People trip because I never went to the same school twice. Every single year of me being in school I always went to a different school after that year. I went from school to school to school to school. Sometimes two schools in the same year.


That's why I think I get along with everybody. Because I've been in the best of the best and the worst of the worst.


What were the biggest obstacles in your career?


The biggest challenge with me - and it's not just me - but the whole Alkaholiks, the whole Likwit Crew, Souls of Mischief, Pharcyde etc... If you was in L.A. in the 90's, if you wasn't a gangster rapper - that's what everyone was into at the time. King T was a big part of us being accepted even though we hung around gangsters, chics, the high life and hood shit. They could tell with the music that we was totally different. We wasn't trying to glorify it. We was just rappers in the mix.

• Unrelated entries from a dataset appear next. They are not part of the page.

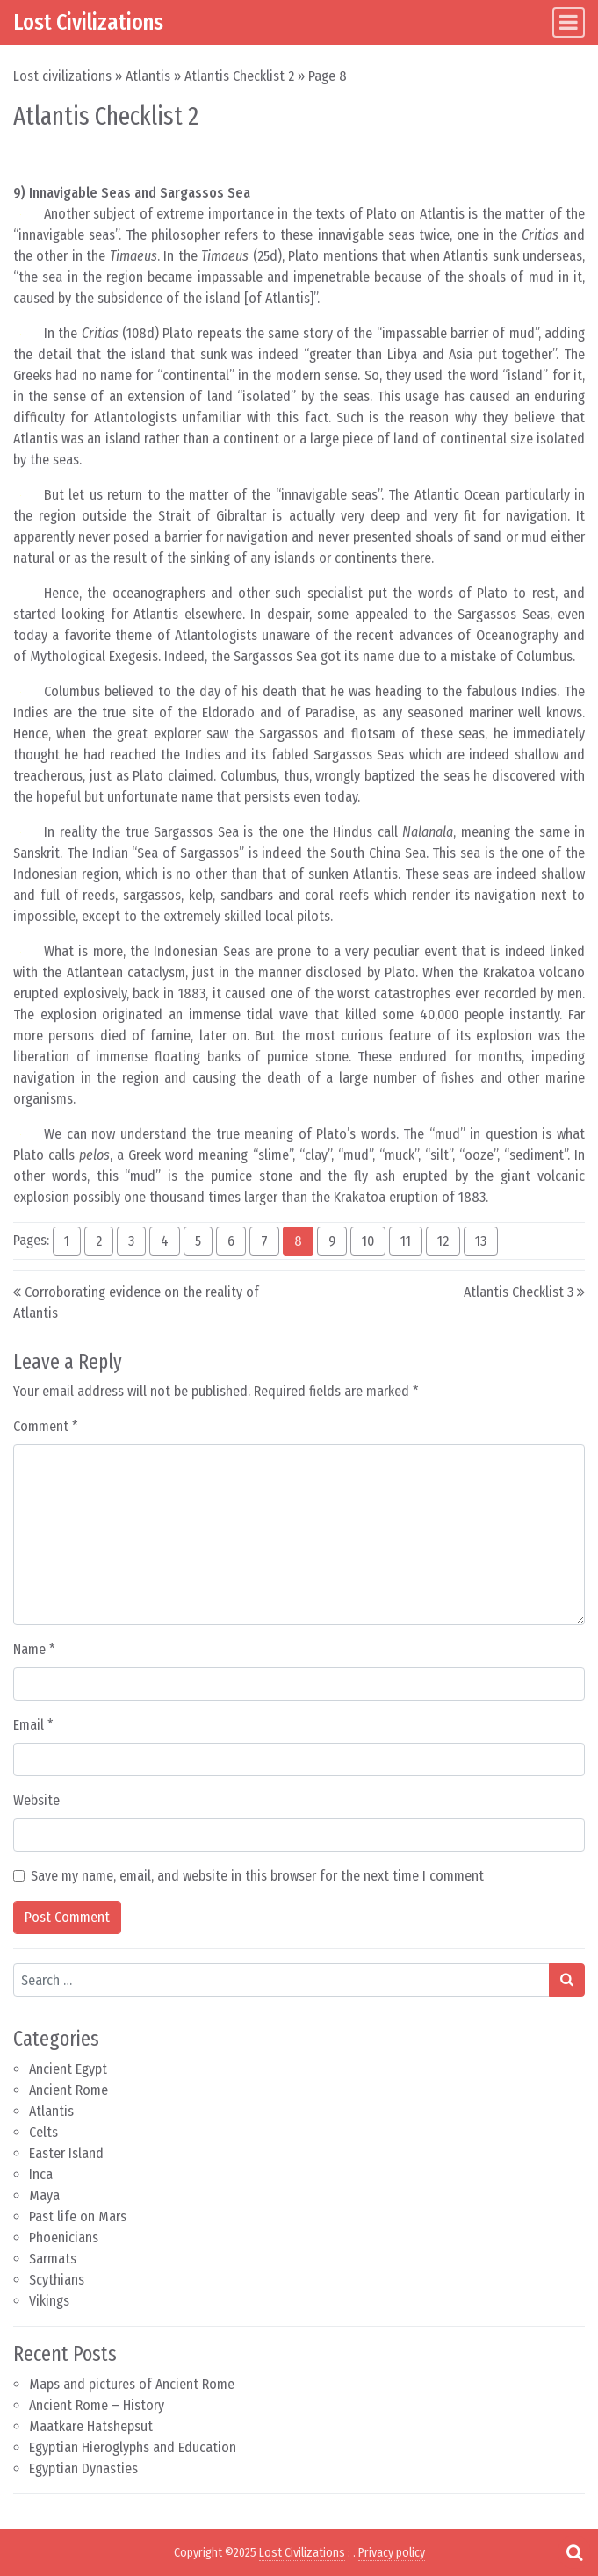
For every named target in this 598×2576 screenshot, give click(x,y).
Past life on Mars (77, 2216)
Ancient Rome (68, 2090)
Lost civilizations (62, 76)
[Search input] (281, 1980)
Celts (43, 2132)
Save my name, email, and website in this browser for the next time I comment (257, 1875)
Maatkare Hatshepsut (91, 2426)
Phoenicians (63, 2237)
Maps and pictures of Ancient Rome (131, 2384)
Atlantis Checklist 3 (518, 1292)
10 (368, 1241)
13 (480, 1241)
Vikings (49, 2300)
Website (36, 1800)
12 (443, 1241)
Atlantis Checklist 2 (239, 76)
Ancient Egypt (68, 2069)
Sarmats (52, 2258)
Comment (45, 1426)
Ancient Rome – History (96, 2405)
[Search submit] (567, 1980)
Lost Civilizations (88, 22)
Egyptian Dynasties (83, 2468)
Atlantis (148, 76)
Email (33, 1724)
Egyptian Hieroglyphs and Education (132, 2447)
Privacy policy (391, 2552)
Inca (41, 2174)
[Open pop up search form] (574, 2552)
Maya (44, 2195)
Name (34, 1649)
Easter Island (66, 2153)
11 (405, 1241)
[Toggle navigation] (568, 22)
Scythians (56, 2279)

King T pulled the Compton card. And everyone else just influenced us like: "Yawl different. Yawl don't need to be over here. Yawl need to be in the studio. They encouraged us to do our own shit. But what encouraged us was - as much shit I've seen with my eyes, I could tell some gangster stories that I didn't go through but I was there. I ain't never shot nobody or been shot at. I don't rap like that. So I think the biggest challenge was to get people to accept the different lane of Hip-hop from the West Coast. Some people was with it. Some people took a long time to realize we was straight from L.A. And people was iffy about that too because I was born in Columbus Ohio. I lived in a couple of different places and then I moved to LA when I was 12 in '82, '83, whatever. And people always ask me where am I from? Well, I moved when I was 12. Ah nigga in his late 40's going on fifty. That means I spent 80-something-percent of my time in L.A. But I was born in Columbus. So you tell me where I'm from.


But I think people started gravitating towards us when we started doing more songs with L.A. rappers. I got songs with Snoop Dogg. People trip because we got songs with Snoop Dogg, songs with Old Dirty Bastard, songs with B-Real, I got songs with Ghostface. I got a song with Kurupt, Xzibit and all these different people. And we've never been pigeonholed into one box. Which is why we can do songs with all types of different people. It's because we didn't have just one generic sound.


Now that L.A. has seen our body of work and seen what we have done for the city - we been rubbing elbows with everybody - but it seems like we don't really get our props, radio spins and hood-love like we should be getting.


With the Smoke-a-holiks thing, we don't really call ourselves the Alkaholiks no more. We grew up a little bit more. We don't even drink no more. I quit drinking all together. It was a dark shadow. I had a dark cloud over my head. I had to shake that terrible habbit after thirty years of being an alcoholic.